Many years later my boss was travelling back on the ferry after working on the Island of Arran. He was short on his quota for water samples so took one from the ship’s drinking supply. We had a phone call from the bacteriologist soon after to say she’d spotted pseudomonas aeruginosa in the petri dish. It isn’t a food-poisoning organism but if it gets into a cut, it could cause a nasty infection for any crew who lived on board. So we had the ferry taken out of service, and made the crew clean out, sterilise and refill the storage tanks. A further sample proved negative so the ship went back into service.

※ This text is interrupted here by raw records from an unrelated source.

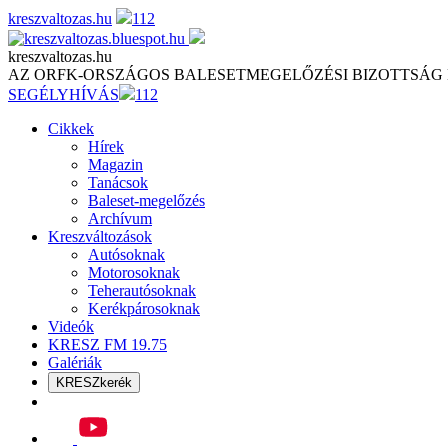
Skip
kreszvaltozas.hu
112
to
content
kreszvaltozas.hu
AZ ORFK-ORSZÁGOS BALESETMEGELŐZÉSI BIZOTTSÁG
SEGÉLYHÍVÁS
112
Cikkek
Hírek
Magazin
Tanácsok
Baleset-megelőzés
Archívum
Kreszváltozások
Autósoknak
Motorosoknak
Teherautósoknak
Kerékpárosoknak
Videók
KRESZ FM 19.75
Galériák
KRESZkerék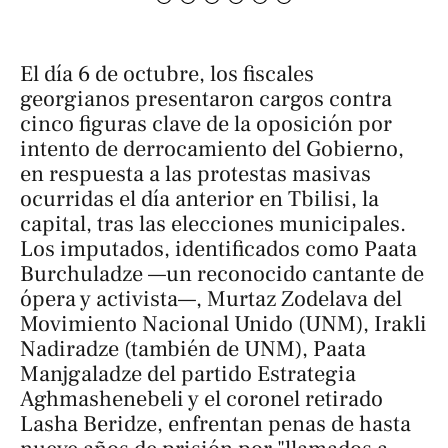
El día 6 de octubre, los fiscales
georgianos presentaron cargos contra
cinco figuras clave de la oposición por
intento de derrocamiento del Gobierno,
en respuesta a las protestas masivas
ocurridas el día anterior en Tbilisi, la
capital, tras las elecciones municipales.
Los imputados, identificados como Paata
Burchuladze —un reconocido cantante de
ópera y activista—, Murtaz Zodelava del
Movimiento Nacional Unido (UNM), Irakli
Nadiradze (también de UNM), Paata
Manjgaladze del partido Estrategia
Aghmashenebeli y el coronel retirado
Lasha Beridze, enfrentan penas de hasta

A week later a follow-up sample showed positive for the bug so we had to go through the same rigmarole. This time the sample failed, so it was back to square one. We spent a lot of time trying to work out what was happening until my boss asked the crew to show him how they refilled these tanks? They took him down to the car deck and pointed to a hose that was lying in the well beside the floor, where all the liquid drained from cars and trucks (all the livestock on the island travels by cattle float)!


So the hose was replaced with a clean one, a new storage area was provided for it and all samples were negative after that.


It’s a great pity we can’t sort the COVID-19 pandemic so easily.